One approach to adapting DAP to a messaging architecture has already been implemented in our interface to Hyrax for SOAP and this might be the best starting point for an adaptation of DAP/HTTP to DAP and AMQP. One difference, however, that is likely to play a role in DAP over AMQP that doesn't show up in the SOAP interface is that DAP4 is now much farther along than when that software was written. The feature of DAP4 most important to this project is that DAP4 over HTTP no longer relies on HTTP headers as the sole way to return certain information. Instead, all information about a response is contained in the body of the response and some information is also contained in HTTP response headers to simplify writing HTTP clients and/or working with DAP2 clients. So, for example, the information about the version of DAP used to build a particular response is now part of the response body (in the <Dataset> element) and in the HTTP response header XDAP. This means that HTTP clients can figure out the version before the response document is parsed and other protocols (e.g., AMQP) can get it from the response itself.
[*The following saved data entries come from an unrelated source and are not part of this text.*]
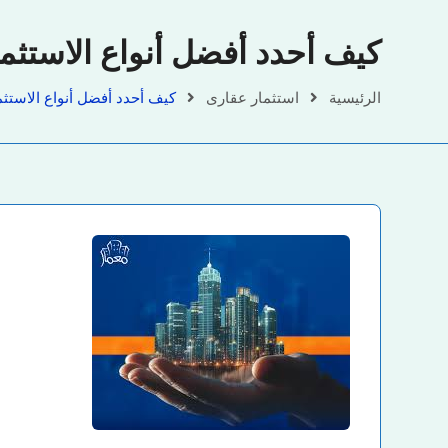
كيف أحدد أفضل أنواع الاستثما
الرئيسية
استثمار عقارى
كيف أحدد أفضل أنواع الاستثم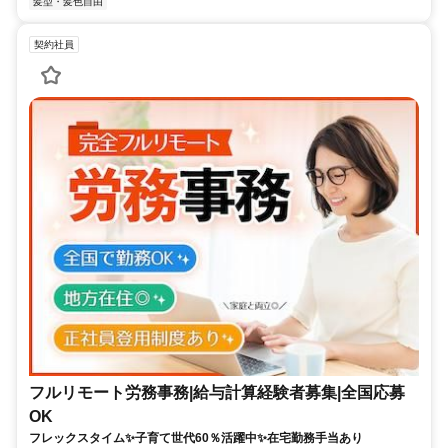
髪型・髪色自由
契約社員
フルリモート労務事務|給与計算経験者募集|全国応募
OK
フレックスタイム✨子育て世代60％活躍中✨在宅勤務手当あり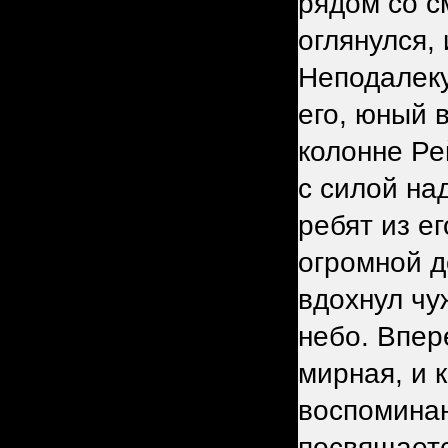
рядом со с
оглянулся,
Неподалеку
его, юный 
колонне Ре
с силой на
ребят из е
огромной д
вдохнул чу
небо. Впер
мирная, и 
воспоминан
посвящаетс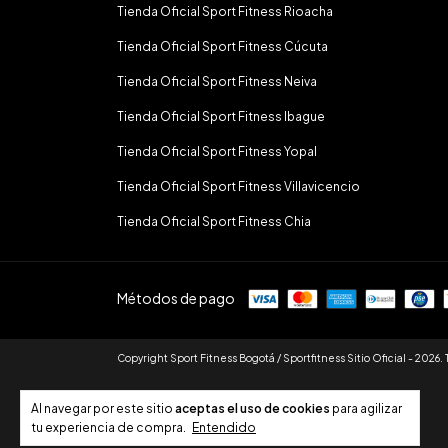
Tienda Oficial Sport Fitness Rioacha
Tienda Oficial Sport Fitness Cúcuta
Tienda Oficial Sport Fitness Neiva
Tienda Oficial Sport Fitness Ibague
Tienda Oficial Sport Fitness Yopal
Tienda Oficial Sport Fitness Villavicencio
Tienda Oficial Sport Fitness Chia
Métodos de pago
Copyright Sport Fitness Bogotá / Sportfitness Sitio Oficial - 2026.
Al navegar por este sitio
aceptas el uso de cookies
para agilizar
tu experiencia de compra.
Entendido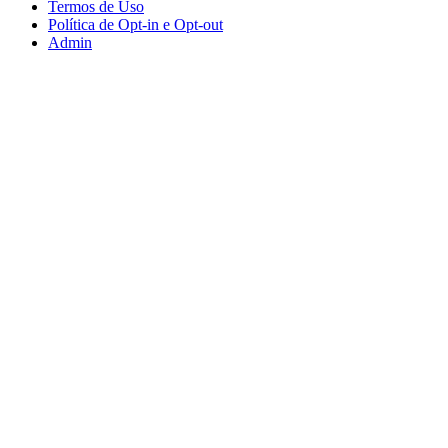
Termos de Uso
Política de Opt-in e Opt-out
Admin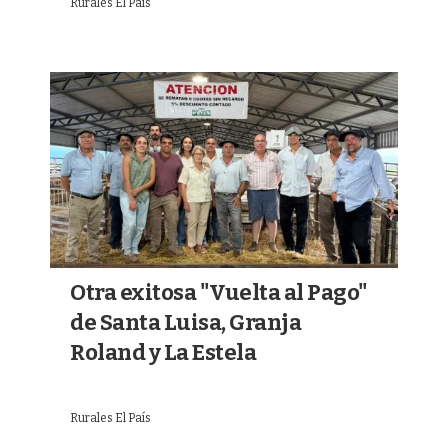
Rurales El País
Otra exitosa "Vuelta al Pago"
de Santa Luisa, Granja
Roland y La Estela
Rurales El País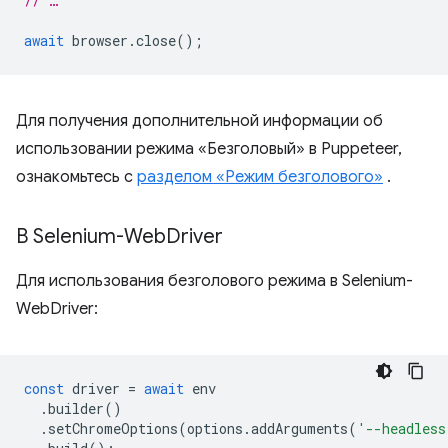
// …
await
browser
.
close
();
Для получения дополнительной информации об
использовании режима «Безголовый» в Puppeteer,
ознакомьтесь с
разделом «Режим безголового»
.
В Selenium-Web
Driver
Для использования безголового режима в Selenium-
WebDriver:
const
driver
=
await
env
.
builder
()
.
setChromeOptions
(
options
.
addArguments
(
'--headless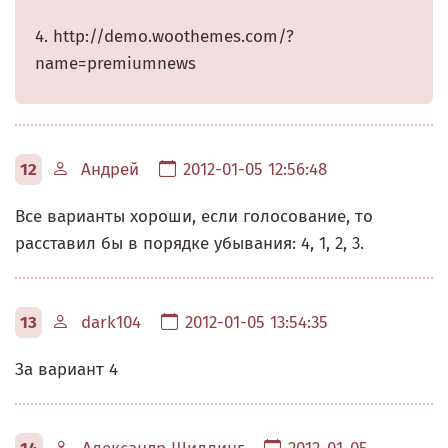
4. http://demo.woothemes.com/?
name=premiumnews
12
Андрей
2012-01-05 12:56:48
Все варианты хороши, если голосование, то
расставил бы в порядке убывания: 4, 1, 2, 3.
13
dark104
2012-01-05 13:54:35
За вариант 4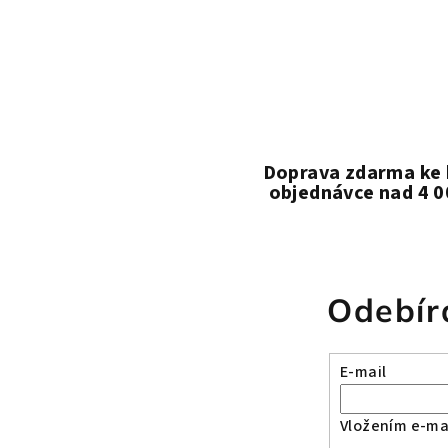
Doprava zdarma ke
objednávce nad 4 0
Odebír
E-mail
Vložením e-mai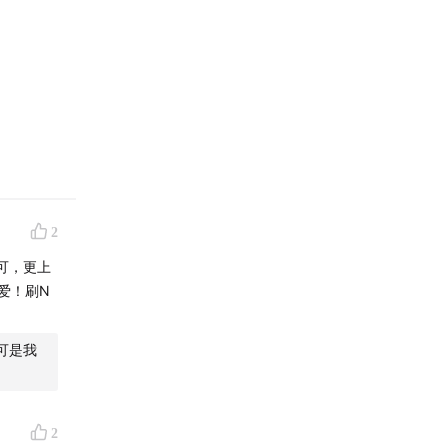
，欢迎收听
2
可，更上
爱！刷N
可是我
2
I'll chime in here and say that as far as I can see the primary obstacle in moving the protocol to AMQP is the use of HTTP headers as the mechanism for version negotiation between the client and the server. The client tells the server what it wants and the server hands back a response that is requested version or lesser. If this was moved into the request URL via a mandatory server side function, say something like "version(x.y)" where "x" is the DAP major and "y" the DAP minor version, then I think using AMQP would simplified.--ndp 12:05, 3 December 2009 (PST)

See Also

  1. BES XML Commands and Hyrax - BES Client commands
  2. How to build the DataDDX response in/with Hyrax
  3. Hyrax SOAP API

Use Cases

In order to move forward and define the most useful way to use DAP2 and/or DAP4 over AMQP, we need to make suer there's a clear understanding of how the server is supposed to interact with the AMQP broker and how Hyrax within the OOI system will be used.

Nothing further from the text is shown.